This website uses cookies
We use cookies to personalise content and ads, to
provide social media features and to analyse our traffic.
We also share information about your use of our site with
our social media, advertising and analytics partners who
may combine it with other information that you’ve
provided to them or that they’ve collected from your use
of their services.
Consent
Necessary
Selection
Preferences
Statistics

************

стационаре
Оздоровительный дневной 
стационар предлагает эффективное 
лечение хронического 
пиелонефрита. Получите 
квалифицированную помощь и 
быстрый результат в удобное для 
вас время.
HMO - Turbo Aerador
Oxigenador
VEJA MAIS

************

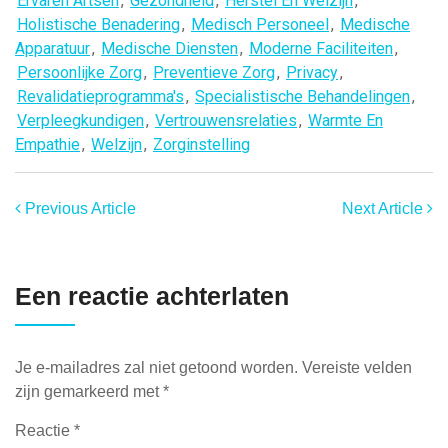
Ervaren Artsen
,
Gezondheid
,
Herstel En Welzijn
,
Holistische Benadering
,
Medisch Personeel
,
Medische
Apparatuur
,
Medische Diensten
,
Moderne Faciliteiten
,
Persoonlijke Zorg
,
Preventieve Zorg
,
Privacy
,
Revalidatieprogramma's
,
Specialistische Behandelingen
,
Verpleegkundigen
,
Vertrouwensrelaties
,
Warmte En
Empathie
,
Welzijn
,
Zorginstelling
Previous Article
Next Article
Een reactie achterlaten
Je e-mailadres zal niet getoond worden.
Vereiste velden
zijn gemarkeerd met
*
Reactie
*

************

▸ **ACTIVITY**
Copy each line holding "media" from the material above.

▸ **RESULT**
provide social media features and to analyse our traffic.
our social media, advertising and analytics partners who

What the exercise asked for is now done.